> _Supplied information_
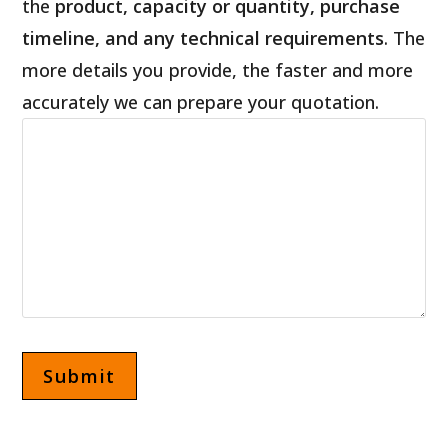
the
product, capacity or quantity, purchase
timeline, and any technical requirements
. The
more details you provide, the faster and more
accurately we can prepare your quotation.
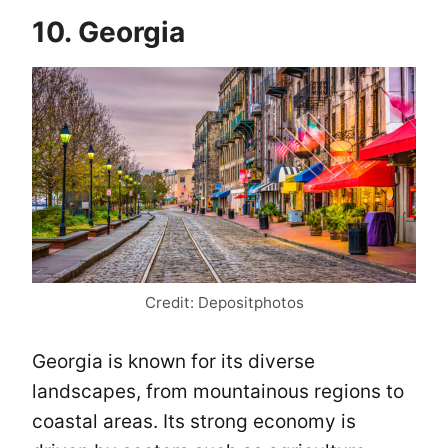
10. Georgia
Credit: Depositphotos
Georgia is known for its diverse
landscapes, from mountainous regions to
coastal areas. Its strong economy is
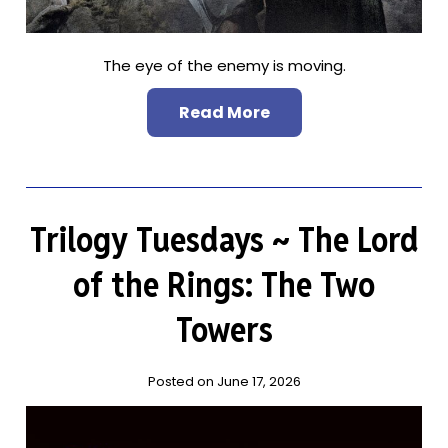
The eye of the enemy is moving.
Read More
Trilogy Tuesdays ~ The Lord
of the Rings: The Two
Towers
Posted on June 17, 2026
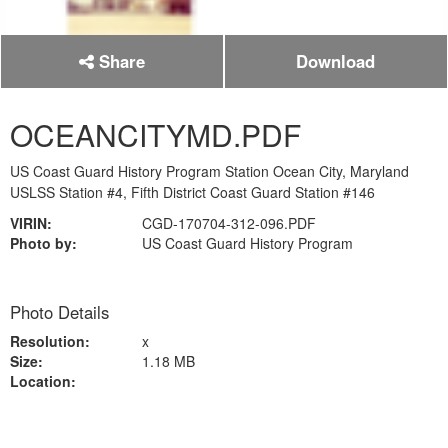
Share
Download
OCEANCITYMD.PDF
US Coast Guard History Program Station Ocean City, Maryland
USLSS Station #4, Fifth District Coast Guard Station #146
VIRIN:
CGD-170704-312-096.PDF
Photo by:
US Coast Guard History Program
Photo Details
Resolution:
x
Size:
1.18 MB
Location:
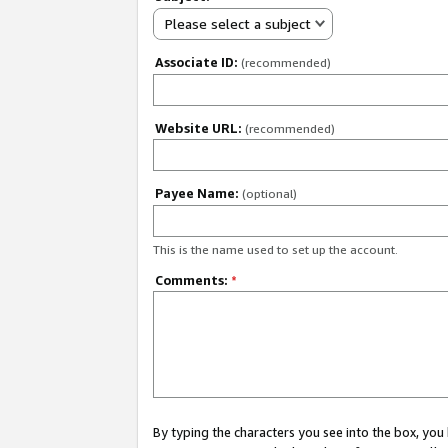
Please select a subject
Associate ID:
(recommended)
Website URL:
(recommended)
Payee Name:
(optional)
This is the name used to set up the account.
Comments:
*
By typing the characters you see into the box, y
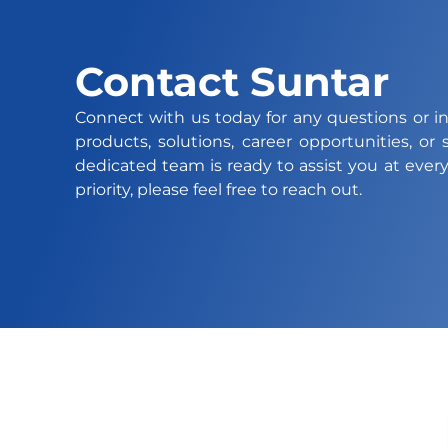
Contact Suntar
Connect with us today for any questions or i
products, solutions, career opportunities, or su
dedicated team is ready to assist you at every
priority, please feel free to reach out.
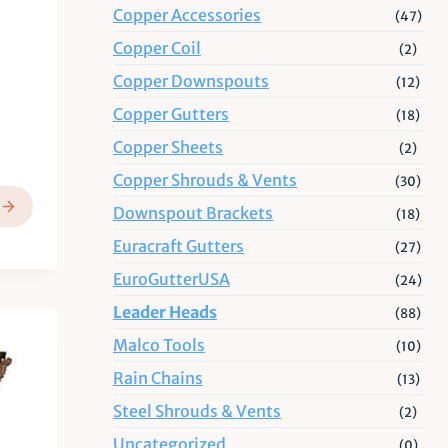
Copper Accessories
(47)
Copper Coil
(2)
Copper Downspouts
(12)
Copper Gutters
(18)
Copper Sheets
(2)
Copper Shrouds & Vents
(30)
Downspout Brackets
(18)
Euracraft Gutters
(27)
EuroGutterUSA
(24)
Leader Heads
(88)
Malco Tools
(10)
Rain Chains
(13)
Steel Shrouds & Vents
(2)
Uncategorized
(0)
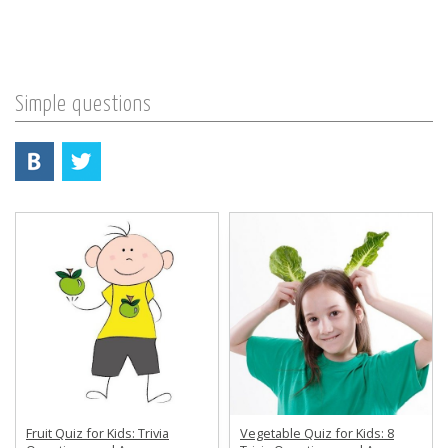
Simple questions
Fruit Quiz for Kids: Trivia
Vegetable Quiz for Kids: 8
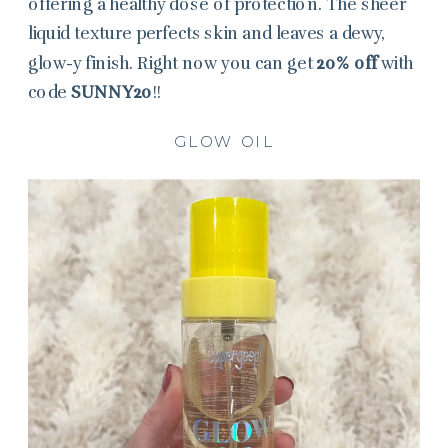
offering a healthy dose of protection. The sheer
liquid texture perfects skin and leaves a dewy,
glow-y finish. Right now you can get
20% off
with
code
SUNNY20
!!
GLOW OIL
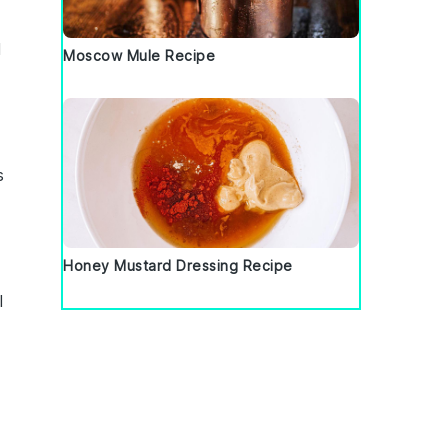
d
Moscow Mule Recipe
s
Honey Mustard Dressing Recipe
l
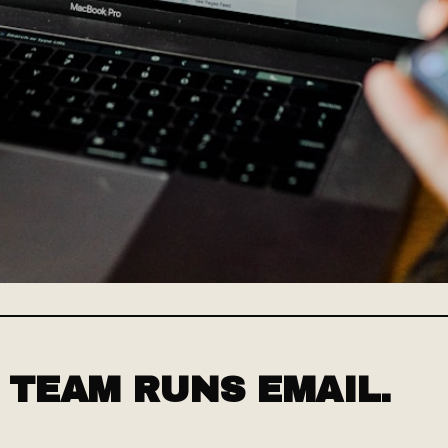
 TEAM RUNS EMAIL.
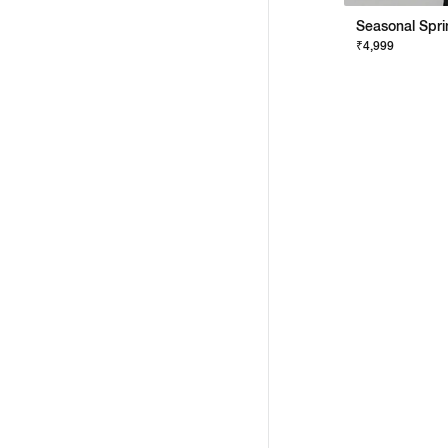
₹4,999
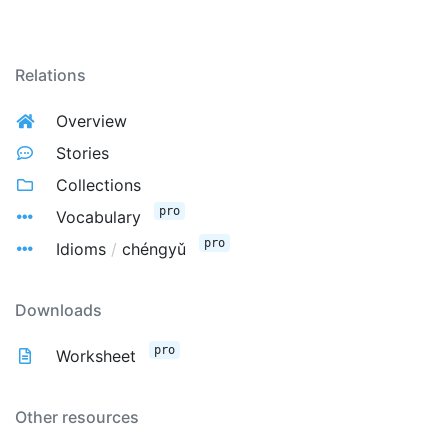
Relations
Overview
Stories
Collections
pro
Vocabulary
pro
Idioms
/
chéngyǔ
Downloads
pro
Worksheet
Other resources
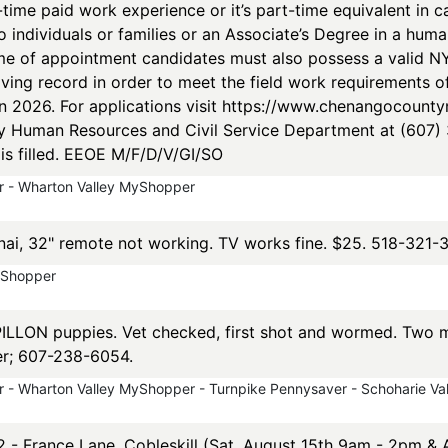
-time paid work experience or it’s part-time equivalent in 
 individuals or families or an Associate’s Degree in a huma
me of appointment candidates must also possess a valid NYS
ving record in order to meet the field work requirements of 
in 2026. For applications visit https://www.chenangocount
Human Resources and Civil Service Department at (607) 3
n is filled. EEOE M/F/D/V/GI/SO
 - Wharton Valley MyShopper
ai, 32" remote not working. TV works fine. $25. 518-321-
yShopper
LON puppies. Vet checked, first shot and wormed. Two ma
er; 607-238-6054.
 - Wharton Valley MyShopper - Turnpike Pennysaver - Schoharie V
 2 - France Lane, Cobleskill (Sat. August 15th 9am - 2pm &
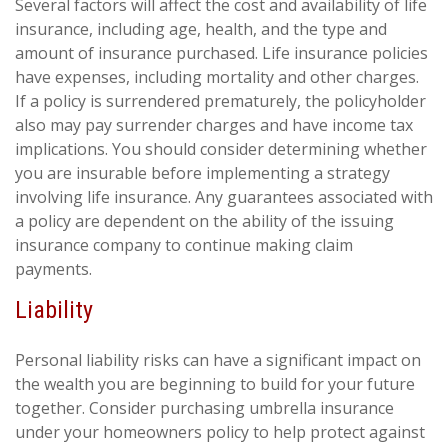
Several factors will affect the cost and availability of life
insurance, including age, health, and the type and
amount of insurance purchased. Life insurance policies
have expenses, including mortality and other charges.
If a policy is surrendered prematurely, the policyholder
also may pay surrender charges and have income tax
implications. You should consider determining whether
you are insurable before implementing a strategy
involving life insurance. Any guarantees associated with
a policy are dependent on the ability of the issuing
insurance company to continue making claim
payments.
Liability
Personal liability risks can have a significant impact on
the wealth you are beginning to build for your future
together. Consider purchasing umbrella insurance
under your homeowners policy to help protect against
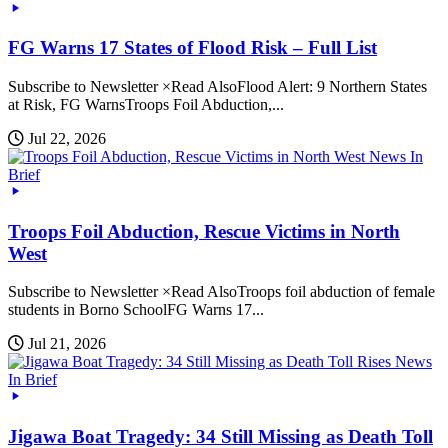
FG Warns 17 States of Flood Risk – Full List
Subscribe to Newsletter ×Read AlsoFlood Alert: 9 Northern States
at Risk, FG WarnsTroops Foil Abduction,...
Jul 22, 2026
News In
Brief
Troops Foil Abduction, Rescue Victims in North
West
Subscribe to Newsletter ×Read AlsoTroops foil abduction of female
students in Borno SchoolFG Warns 17...
Jul 21, 2026
News
In Brief
Jigawa Boat Tragedy: 34 Still Missing as Death Toll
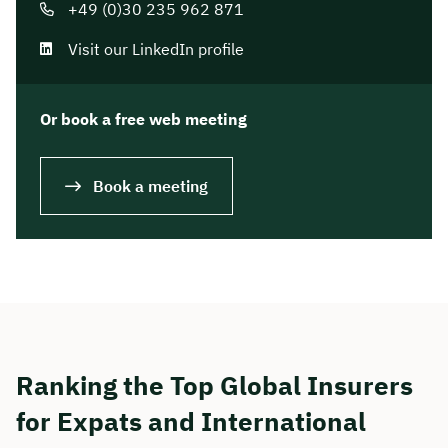
+49 (0)30 235 962 871
Visit our LinkedIn profile
Or book a free web meeting
Book a meeting
Ranking the Top Global Insurers
for Expats and International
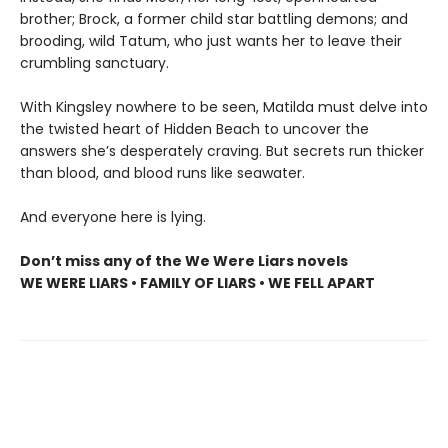
brother; Brock, a former child star battling demons; and
brooding, wild Tatum, who just wants her to leave their
crumbling sanctuary.
With Kingsley nowhere to be seen, Matilda must delve into
the twisted heart of Hidden Beach to uncover the
answers she’s desperately craving. But secrets run thicker
than blood, and blood runs like seawater.
And everyone here is lying.
Don’t miss any of the We Were Liars novels
WE WERE LIARS • FAMILY OF LIARS • WE FELL APART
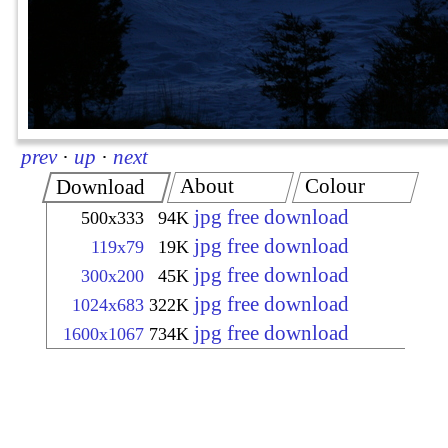
prev
·
up
·
next
About
Colour
Download
jpg free download
500x333
94K
jpg free download
119x79
19K
jpg free download
300x200
45K
jpg free download
1024x683
322K
jpg free download
1600x1067
734K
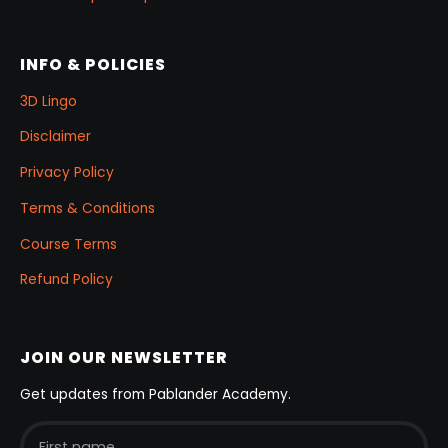
INFO & POLICIES
3D Lingo
Disclaimer
Privacy Policy
Terms & Conditions
Course Terms
Refund Policy
JOIN OUR NEWSLETTER
Get updates from Pablander Academy.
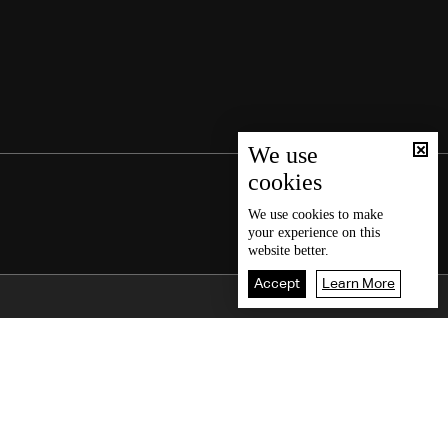
We use
cookies
We use
cookies
to make
your experience on this
website better.
Accept
Learn More
Back To Top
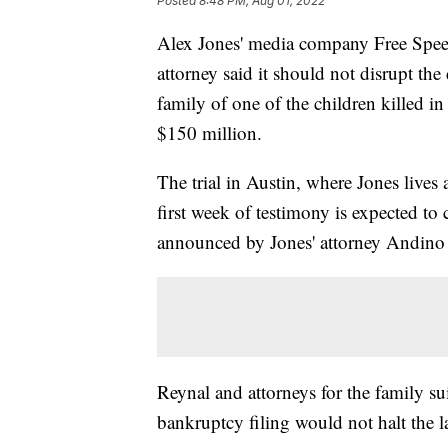
Posted
8:48 PM, Aug 01, 2022
Alex Jones' media company Free Speec
attorney said it should not disrupt th
family of one of the children killed 
$150 million.
The trial in Austin, where Jones live
first week of testimony is expected to
announced by Jones' attorney Andino
Reynal and attorneys for the family s
bankruptcy filing would not halt the l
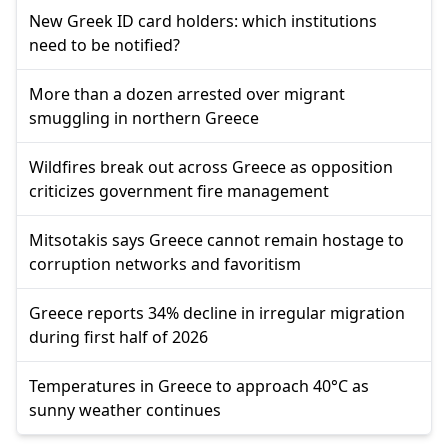
New Greek ID card holders: which institutions
need to be notified?
More than a dozen arrested over migrant
smuggling in northern Greece
Wildfires break out across Greece as opposition
criticizes government fire management
Mitsotakis says Greece cannot remain hostage to
corruption networks and favoritism
Greece reports 34% decline in irregular migration
during first half of 2026
Temperatures in Greece to approach 40°C as
sunny weather continues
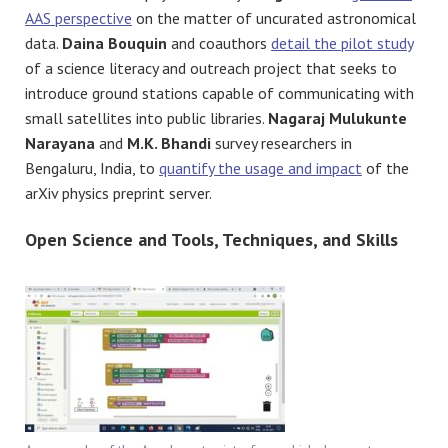
AAS perspective
on the matter of uncurated astronomical
data.
Daina Bouquin
and coauthors
detail the pilot study
of a science literacy and outreach project that seeks to
introduce ground stations capable of communicating with
small satellites into public libraries.
Nagaraj Mulukunte
Narayana
and
M.K. Bhandi
survey researchers in
Bengaluru, India, to
quantify the usage and impact
of the
arXiv physics preprint server.
Open Science and Tools, Techniques, and Skills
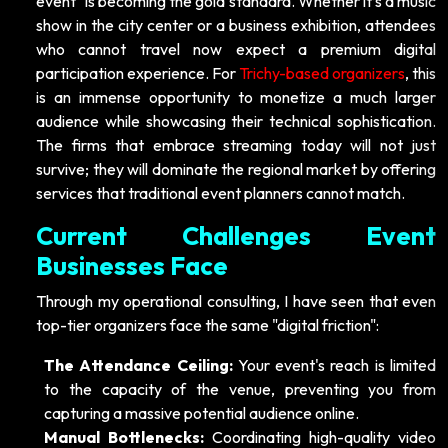
event" is becoming the gold standard. Whether it’s a music
show in the city center or a business exhibition, attendees
who cannot travel now expect a premium digital
participation experience. For
Trichy-based organizers
, this
is an immense opportunity to monetize a much larger
audience while showcasing their technical sophistication.
The firms that embrace streaming today will not just
survive; they will dominate the regional market by offering
services that traditional event planners cannot match.
Current Challenges Event
Businesses Face
Through my operational consulting, I have seen that even
top-tier organizers face the same "digital friction":
The Attendance Ceiling:
Your event's reach is limited
to the capacity of the venue, preventing you from
capturing a massive potential audience online.
Manual Bottlenecks:
Coordinating high-quality video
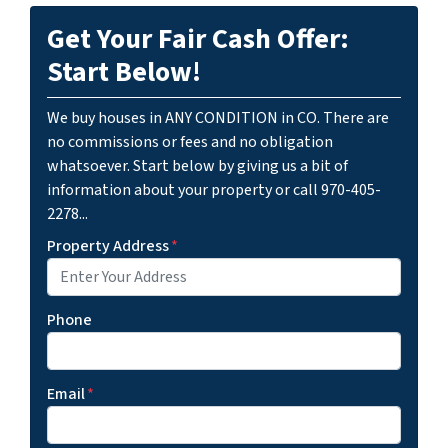
Get Your Fair Cash Offer:
Start Below!
We buy houses in ANY CONDITION in CO. There are
no commissions or fees and no obligation
whatsoever. Start below by giving us a bit of
information about your property or call 970-405-
2278...
Property Address
*
Phone
Email
*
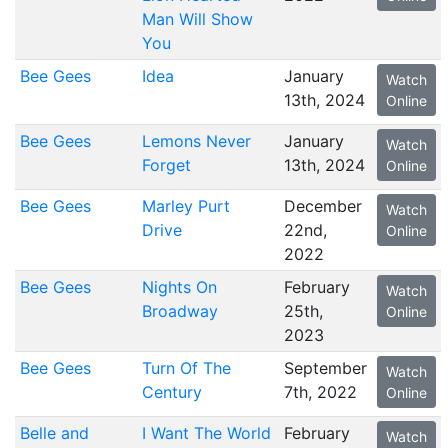
Man Will Show
You
Bee Gees
Idea
January
Watch
13th, 2024
Online
Bee Gees
Lemons Never
January
Watch
Forget
13th, 2024
Online
Bee Gees
Marley Purt
December
Watch
Drive
22nd,
Online
2022
Bee Gees
Nights On
February
Watch
Broadway
25th,
Online
2023
Bee Gees
Turn Of The
September
Watch
Century
7th, 2022
Online
Belle and
I Want The World
February
Watch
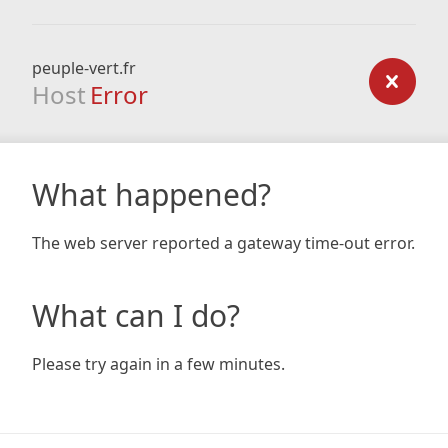
peuple-vert.fr
Host
Error
What happened?
The web server reported a gateway time-out error.
What can I do?
Please try again in a few minutes.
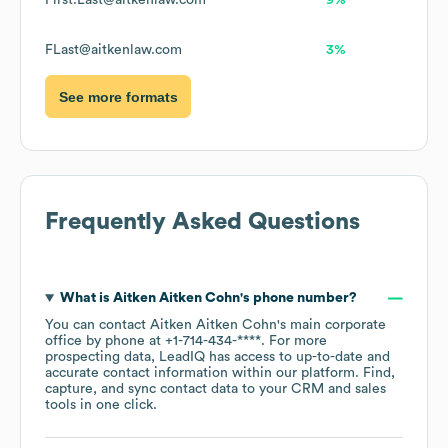
First.Last@aitkenlaw.com
9%
FLast@aitkenlaw.com
3%
See more formats
Frequently Asked Questions
What is
Aitken Aitken Cohn
's phone number?
You can contact
Aitken Aitken Cohn
's main corporate
office by phone at
+1-714-434-****
. For more
prospecting data, LeadIQ has access to up-to-date and
accurate contact information within our platform. Find,
capture, and sync contact data to your CRM and sales
tools in one click.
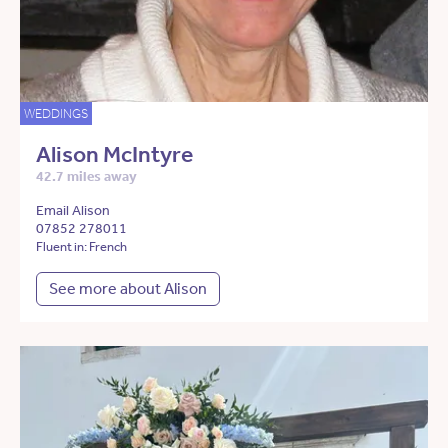
WEDDINGS
Alison McIntyre
42.7 miles away
Email Alison
07852 278011
Fluent in: French
See more about Alison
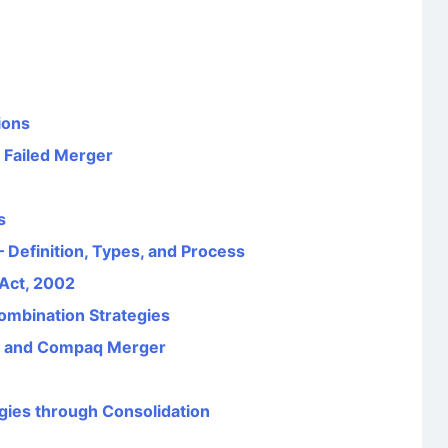
ions
 Failed Merger
s
 Definition, Types, and Process
 Act, 2002
ombination Strategies
d and Compaq Merger
gies through Consolidation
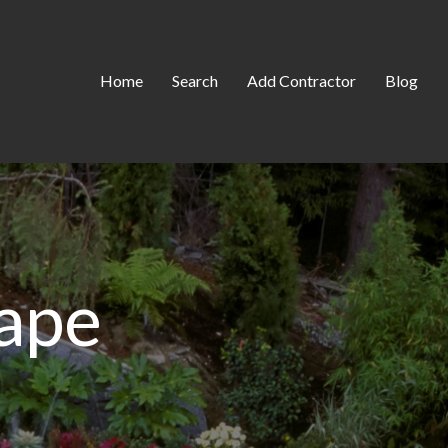
Home
Search
Add Contractor
Blog
ape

> _Problem requirements_
Copy out the lines above with "server" in them.

> _Output of the exercise_
arXiv physics preprint server.
The web server reported a gateway time-out error.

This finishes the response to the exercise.